Depois de ceder o empate após abrir o placar contra o Chelsea, Slot foi questionado sobre uma possível instrução para os jogadores recuarem após marcar. A resposta foi enfática.
— Acho que não é justo comigo que alguém pense que eu digo aos meus jogadores para recuarem, baixarem as linhas e não pressionarem. Ou você não viu meus times jogando na temporada passada e em grande parte desta. Naquela situação, fomos nós que não conseguimos controlar todo o meio-campo.

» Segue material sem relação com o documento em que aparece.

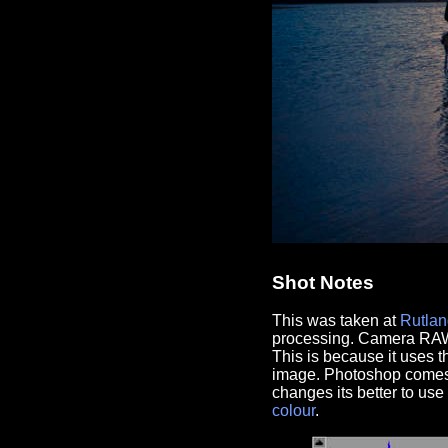
Shot Notes
This was taken at
Rutlan
processing. Camera RAW 
This is because it uses 
image. Photoshop comes i
changes its better to u
colour
.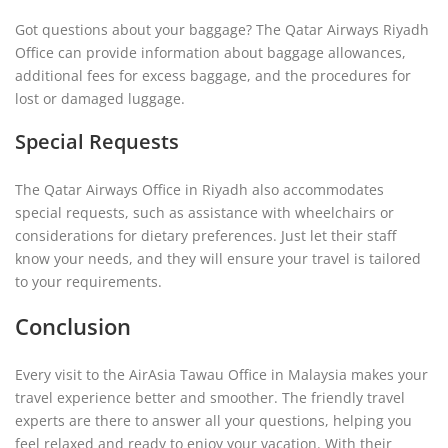
Got questions about your baggage? The Qatar Airways Riyadh
Office can provide information about baggage allowances,
additional fees for excess baggage, and the procedures for
lost or damaged luggage.
Special Requests
The Qatar Airways Office in Riyadh also accommodates
special requests, such as assistance with wheelchairs or
considerations for dietary preferences. Just let their staff
know your needs, and they will ensure your travel is tailored
to your requirements.
Conclusion
Every visit to the AirAsia Tawau Office in Malaysia makes your
travel experience better and smoother. The friendly travel
experts are there to answer all your questions, helping you
feel relaxed and ready to enjoy your vacation. With their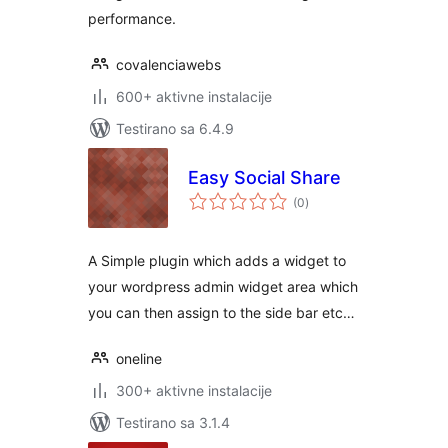
performance.
covalenciawebs
600+ aktivne instalacije
Testirano sa 6.4.9
Easy Social Share
ukupno
(0
)
ocjena
A Simple plugin which adds a widget to
your wordpress admin widget area which
you can then assign to the side bar etc…
oneline
300+ aktivne instalacije
Testirano sa 3.1.4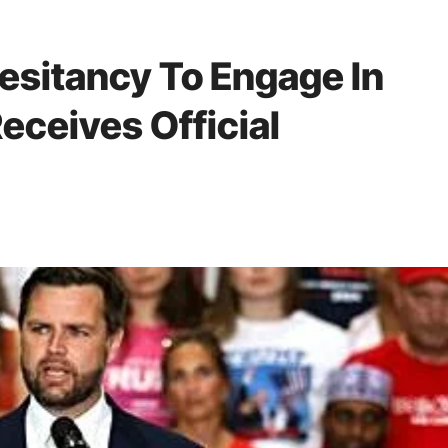
esitancy To Engage In
eceives Official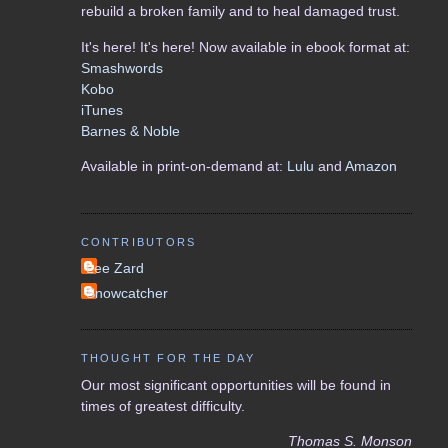
rebuild a broken family and to heal damaged trust.
It's here! It's here! Now available in ebook format at:
Smashwords
Kobo
iTunes
Barnes & Noble
Available in print-on-demand at:
Lulu
and
Amazon
CONTRIBUTORS
Lee Zard
Snowcatcher
THOUGHT FOR THE DAY
Our most significant opportunities will be found in
times of greatest difficulty.
Thomas S. Monson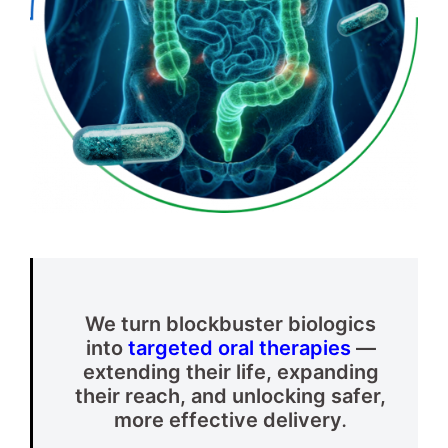
We turn blockbuster biologics
into
targeted oral therapies
—
extending their life, expanding
their reach, and unlocking safer,
more effective delivery
.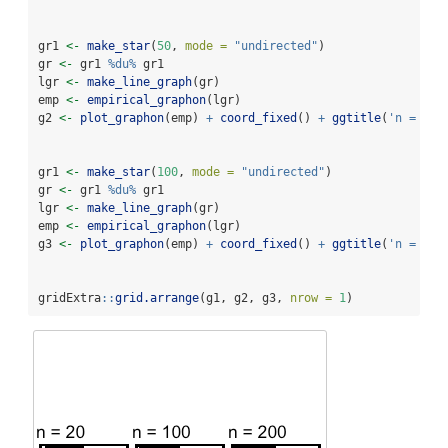
gr1 
<-
make_star
(
50
, 
mode =
"undirected"
)
gr 
<-
 gr1 
%du%
 gr1
lgr 
<-
make_line_graph
(gr)
emp 
<-
empirical_graphon
(lgr)
g2 
<-
plot_graphon
(emp) 
+
coord_fixed
() 
+
ggtitle
(
'n = 100
gr1 
<-
make_star
(
100
, 
mode =
"undirected"
)
gr 
<-
 gr1 
%du%
 gr1
lgr 
<-
make_line_graph
(gr)
emp 
<-
empirical_graphon
(lgr)
g3 
<-
plot_graphon
(emp) 
+
coord_fixed
() 
+
ggtitle
(
'n = 200
gridExtra
::
grid.arrange
(g1, g2, g3, 
nrow =
1
)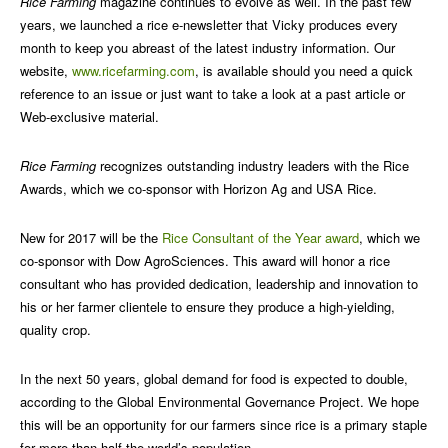
Rice Farming
magazine continues to evolve as well. In the past few
years, we launched a rice e-newsletter that Vicky produces every
month to keep you abreast of the latest industry information. Our
website,
www.ricefarming.com
, is available should you need a quick
reference to an issue or just want to take a look at a past article or
Web-exclusive material.
Rice Farming
recognizes outstanding industry leaders with the Rice
Awards, which we co-sponsor with Horizon Ag and USA Rice.
New for 2017 will be the
Rice Consultant of the Year award
, which we
co-sponsor with Dow AgroSciences. This award will honor a rice
consultant who has provided dedication, leadership and innovation to
his or her farmer clientele to ensure they produce a high-yielding,
quality crop.
In the next 50 years, global demand for food is expected to double,
according to the Global Environmental Governance Project. We hope
this will be an opportunity for our farmers since rice is a primary staple
for more than half the world’s population.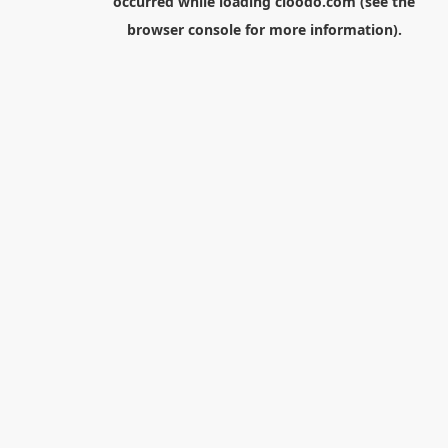
occurred while loading
cloodo.com
(see the
browser console
for more information).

Um problema que pode só se resolver na pré-temporada
According to Opta’s current data, Chelsea outrun a PL opponent for the FIRST time this season vs Liverpool 🚨
Distances covered:#CFC 103.6km#LFC 102.9km
Final confirmation will come when the tracking report is received on Monday 🏃
— Kieran Gill (@kierangill_DM) May 9, 2026
O contexto ajuda a entender, mas não resolve. A temporada passada foi marcada pelo falecimento de Diogo Jota, o que alterou completamente o cronograma de pré-temporada do Liverpool. Sem uma preparação física adequada no início do ano, os efeitos se arrastaram ao longo dos meses, e é possível que o time só volte a operar no ritmo ideal a partir da próxima temporada, quando terá uma pré-temporada regular, ainda que curta.
Times que jogam com posse de bola naturalmente tendem a percorrer menos distância do que os adversários e isso é parte do modelo. Mas há uma diferença entre correr menos por escolha tática e correr menos por falta de condicionamento.
No caso do Liverpool nesta temporada, os próprios comentários de Slot sugerem que o segundo fator teve peso real. Para um clube que ainda briga pela Champions League e encerra a temporada com jogos decisivos pela frente, a estatística é mais do que um curiosidade: é um sinal de alerta que Slot precisará resolver com seriedade no verão.